Ларций вошел в круг и, ошеломленный, замер. Трое солдат играли в мяч* (сноска: Существовало две разновидности этой игры. Одна из них напоминала наше регби. Игроки обеих команд носились по полю с целью захвата мяча. К сожалению, как велся счет, каковы были правила и цель игры, сейчас уже неизвестно) отрезанной головой Буридава. Он узнал его сразу. Усы и длинные светлые волосы спеклись от засохшей крови, глаза были открыты. Правда, зрил только один глаз, другой был выбит. Голова подкатилась к ногам префекта, и поврежденный, но еще человечий глаз уставился в синее карпатское небо.
— Что здесь происходит? — спросил Ларций.
— Вот, — объяснил Валерий Комозой. — Допрашиваем.
— Кого? — поинтересовался Лонг и ударом ноги откатил от себя голову дака. — Этого?
В толпе заржали. В этот момент Ларций разглядел в толпе Элия Адриана.
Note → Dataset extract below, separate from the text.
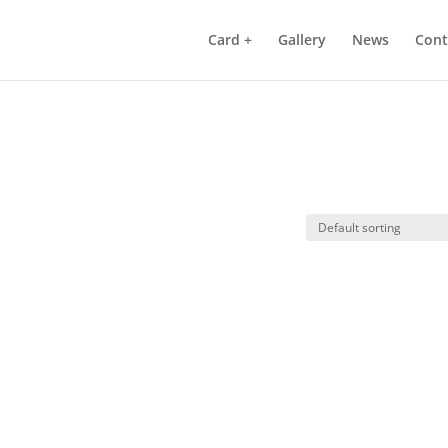
Card +
Gallery
News
Cont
Молодой человек с интересом следил за необыкновенным матчем. Рядом с ним стоял его дружок Турбон.
— Нет, — просто ответил стоявший поблизости гвардеец. — Вон того крысенка. Он, говорят, высосал кровь из нашего Фосфора…
Ларций глянул в указанную сторону.
Лупа был крепко — от лодыжек до головы — привязан к столбу. Привязан так, что не мог отвести взгляд от игры. Юноша был исключительно бледен, однако смотрел во все глаза. Комозой подошел к нему, взял за волосы, плюнул в лицо.
— Ну, крысенок. Или волчонок, кто ты там есть, признавайся. Это ты высосал кровь из Фосфора? Это ты поднял руку на римского гражданина? Говори, звереныш!
Лупа молчал, он едва ли соображал, что с ним происходит. Из глаз мальчишки текли слезы.
Комозой приставил меч к горлу пленника.
— Молчишь? Даю тебе последнюю возможность…
— Отставить, — приказал Лонг.
— Не понял, — Комозой обернулся к начальнику. — Ларций, он выпил кровь из нашего Фосфора.
— Отставить, я сказал.
Все повернулись в сторону командира.
— Ты что, Лонг, — упрекнул его Адриан. — жалеешь крысенка? Режь, Комозой.
— Я сказал, отставить! — повысил голос Ларций. — Это мое дело, легат. Это мои люди, и я вправе распоряжаться ими, как мне угодно.
— Ну, ты и… — Адриан не договорил, повернулся и двинулся прочь. Вслед за ним резво поспешил Турбон.
— Я не понимаю, командир, — развел руками Комозой. На мече еще были видны следы запекшейся крови, оставшейся после расправы с Буридавом.
— Он мне понадобится, — Ларций кивнул в сторону Лупы. — Это моя добыча. Я вправе распоряжаться своим рабом так, как мне заблагорассудится. Или ты будешь спорить со мной, Валерий?
— Нет, командир.
— Правильно. Готовь две турмы к выступлению. Подбери людей поопытней, из фракийцев, знающих местный говор.
— Когда выступать? — с откровенно недовольным видом промямлил Комозой.
— В ночь.
— А этого куда? — декурион кивнул в сторону Лупы.
— К моим рабам. Напоить, пищу не давать.
Комозой сплюнул, приказал развязать пленника. Когда того повели в сторону палатки префекта, многозначительно, глядя на мальчишку, пощупал большим пальцем лезвие меча.
Лупа брел по Италии, привязанный к одной из повозок, на которых везли добычу хозяина. Машинально переставлял ноги, исподлобья поглядывал по сторонам.
Перед ним лежала сказочная страна, о которой с тоской и затаенной любовью вспоминала мама и где, по ее словам, все было прекрасно. Страна, о которой он грезил в детстве и куда Луцилия Амброзона обещала свозить его, если не будет войны.
Страна римских псов… Страна извергов и негодяев, убивающих пленных. Страна чудовищ, по сравнению с которым дакские волки казались жалкими щенками.
Месяц в пути заметно поправил его здоровье. Помогли молодость, знание языка, умение читать и писать. Скоро парнишка начал поднимать голову, осматриваться, замечать всякие диковинки, которых в Италии было куда больше, чем утверждали знатоки, ходившие в поход за Данувий или побывавшие на рынках в приграничных римских городах. Во — первых, Италия, где обитали римские псы, была чрезвычайно живописна и многолюдна; с горами, в которых он вырос, не сравнить. Там, чтобы докричаться до соседа, надо день идти. Здесь повсюду можно было увидеть хижины, много было каменных построек, украшенных колоннами. На дорогах резные сооружения из черного, белого, голубоватого дымчатого камня, местные называли «мрамором». Мама рассказывала, что дом, в котором она выросла, тоже был выстроен из «мрамора».